Akhirnya, ruang publik yang seharusnya menjadi tempat milik bersama berubah menjadi pasar terbuka di mana kamera, wajah, dan dompet saling berinteraksi, seringkali tanpa penyelesaian etik yang jelas.
Secara bisnis, jika seorang fotografer memotret tiga event dalam seminggu, kabarnya bisa meraih pendapatan menembus Rp 45 juta sebulan. Itu pun hanya dari satu aktivitas.
Ada kisah lain tentang fotografer yang mampu meraup pendapatan hingga Rp 13 juta dalam sebulan dari gabungan kegiatan fotografi olahraga.

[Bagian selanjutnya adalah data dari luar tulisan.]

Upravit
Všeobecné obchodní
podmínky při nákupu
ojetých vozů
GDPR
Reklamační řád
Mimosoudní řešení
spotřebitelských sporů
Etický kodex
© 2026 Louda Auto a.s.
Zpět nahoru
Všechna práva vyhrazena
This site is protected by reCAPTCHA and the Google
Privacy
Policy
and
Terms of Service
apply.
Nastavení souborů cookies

Namun di sisi lain, persaingan makin brutal. Ketika puluhan kamera membidik angle yang sama, harga foto bisa turun drastis, dan fotografer yang tak terhubung ke platform digital yang baik akan tergilas algoritma.
Apalagi, sekarang ada marketplace seperti FotoYu yang memungkinkan fotografer mengunggah ribuan foto dari satu event, lalu platform menggunakan AI pengenalan menawarkan foto spesifik kepada setiap pelari yang terlibat.

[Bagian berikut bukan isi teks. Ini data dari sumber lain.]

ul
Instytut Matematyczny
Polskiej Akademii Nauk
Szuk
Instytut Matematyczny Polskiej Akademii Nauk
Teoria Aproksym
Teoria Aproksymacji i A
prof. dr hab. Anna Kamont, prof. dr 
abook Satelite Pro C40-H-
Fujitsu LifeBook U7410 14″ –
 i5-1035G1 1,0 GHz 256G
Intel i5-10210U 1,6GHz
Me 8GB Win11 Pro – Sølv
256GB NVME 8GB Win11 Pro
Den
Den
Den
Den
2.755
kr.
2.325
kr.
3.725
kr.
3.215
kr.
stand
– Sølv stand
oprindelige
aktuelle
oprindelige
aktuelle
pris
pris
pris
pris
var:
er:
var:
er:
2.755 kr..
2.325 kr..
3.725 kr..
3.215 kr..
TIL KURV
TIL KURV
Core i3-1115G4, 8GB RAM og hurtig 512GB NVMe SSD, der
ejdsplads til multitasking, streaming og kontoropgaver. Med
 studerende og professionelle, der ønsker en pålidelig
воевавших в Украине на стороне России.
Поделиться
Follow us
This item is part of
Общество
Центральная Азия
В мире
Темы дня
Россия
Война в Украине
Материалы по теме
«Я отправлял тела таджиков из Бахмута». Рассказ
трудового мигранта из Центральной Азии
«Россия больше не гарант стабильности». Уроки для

Pengguna cukup mengunggah selfie, lalu algoritma bekerja menemukan foto-foto terkait.
Setelah itu, mereka bisa membeli versi HD tanpa watermark dalam hitungan menit. Bagi fotografer, ini adalah sistem yang memperluas pasar, bagi pelari, ini adalah pengalaman baru yang jauh lebih personal, efisien, dan terhubung dengan tren digital.
Batas Privasi
Namun, di balik semua inovasi dan transaksi ini, muncul satu pertanyaan krusial: bagaimana dengan hak atas privasi?

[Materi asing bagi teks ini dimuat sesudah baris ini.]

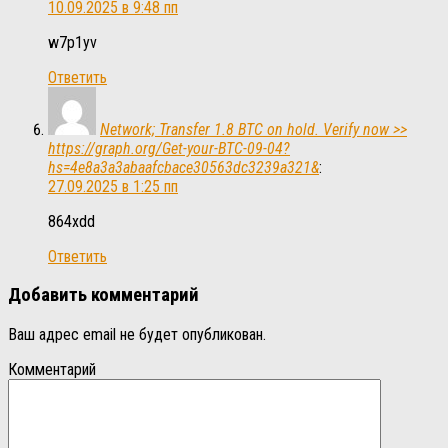
10.09.2025 в 9:48 пп
w7p1yv
Ответить
Network; Transfer 1.8 BTC on hold. Verify now >>
https://graph.org/Get-your-BTC-09-04?
hs=4e8a3a3abaafcbace30563dc3239a321&
:
27.09.2025 в 1:25 пп
864xdd
Ответить
Добавить комментарий
Ваш адрес email не будет опубликован.
Комментарий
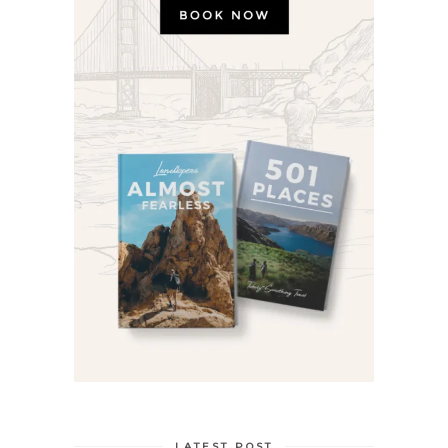
LATEST POST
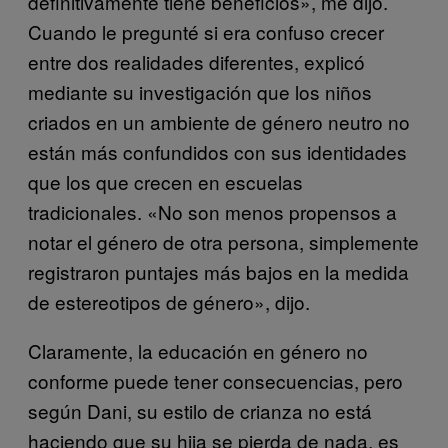
definitivamente tiene beneficios», me dijo.
Cuando le pregunté si era confuso crecer
entre dos realidades diferentes, explicó
mediante su investigación que los niños
criados en un ambiente de género neutro no
están más confundidos con sus identidades
que los que crecen en escuelas
tradicionales. «No son menos propensos a
notar el género de otra persona, simplemente
registraron puntajes más bajos en la medida
de estereotipos de género», dijo.
Claramente, la educación en género no
conforme puede tener consecuencias, pero
según Dani, su estilo de crianza no está
haciendo que su hija se pierda de nada, es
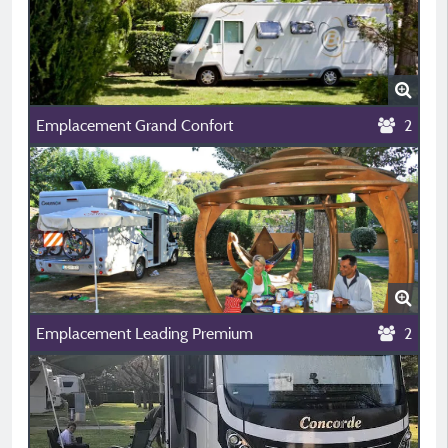
Emplacement Grand Confort
2
Emplacement Leading Premium
2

Aktivitas fotografi di ruang publik memang tidak otomatis melanggar hukum, tetapi pengolahan data biometrik — seperti wajah adalah ranah yang dilindungi undang-undang. UU No. 27 Tahun 2022 tentang Pelindungan Data Pribadi menyatakan bahwa data pribadi memerlukan persetujuan eksplisit dari subjek sebelum dikumpulkan atau diolah, apalagi untuk tujuan komersial.
Lalu, bagaimana mungkin seorang pelari yang berlari melewati kamera di trotoar publik secara otomatis dianggap memberi izin atas penggunaan wajahnya untuk dijadikan barang jualan digital?
Kementerian Komunikasi dan Digital menyatakan bahwa kegiatan fotografi publik juga wajib mematuhi UU PDP.
Namun, masih belum ada aturan turunan yang tegas mengenai kategori fotografi komersial di ruang public, apakah ia dianggap bisnis, dokumentasi, atau kebebasan berekspresi?
Ketidakjelasan ini bisa menjadi bom waktu ketika kasus semakin banyak, baik sengketa antar fotografer, tuntutan pengguna, maupun potensi pelanggaran atas hak privasi di era AI.
Melihat fenomena ini rasanya diperlukan standar etis yang jelas untuk seluruh fotografer yang melakukan komersialisasi foto di ruang publik.
Artinya, siapa pun yang menjual foto pelari atau pengunjung taman kota harus transparan dalam proses persetujuan, baik sebelum kegiatan dimulai atau saat mengunggah ke platform.
Selain itu, platform marketplace seperti FotoYu harus menyediakan mekanisme opt-out yang mudah bagi pengguna. Jika ada pelari yang merasa foto dirinya tampil tanpa izin, ia harus dapat meminta penghapusan dengan cepat dan tanpa proses rumit.
Berikutnya, pemerintah daerah bisa menyusun regulasi lokal yang memisahkan antara kegiatan fotografi hiburan dan komersial, serta memastikan bahwa aktivitas komersial mendapat izin yang jelas dari pengelola ruang publik.
Lebih dari itu, kita perlu membangun literasi digital untuk semua pihak dimana pelari sadar hak privasinya, fotografer paham batas legal bisnisnya, dan platform tahu kewajiban dalam perlindungan data pribadi.
Aktivitas memotret di ruang publik adalah bagian dari ekosistem sosial kita, tetapi mengubahnya menjadi komoditas digital membutuhkan tanggung jawab baru.
Di sinilah dibutuhkan peran pemerintah untuk melindungi kebebasan berkarya sembari memastikan hak individu tidak hilang begitu saja di balik kecerdasan mesin dan komisi platform.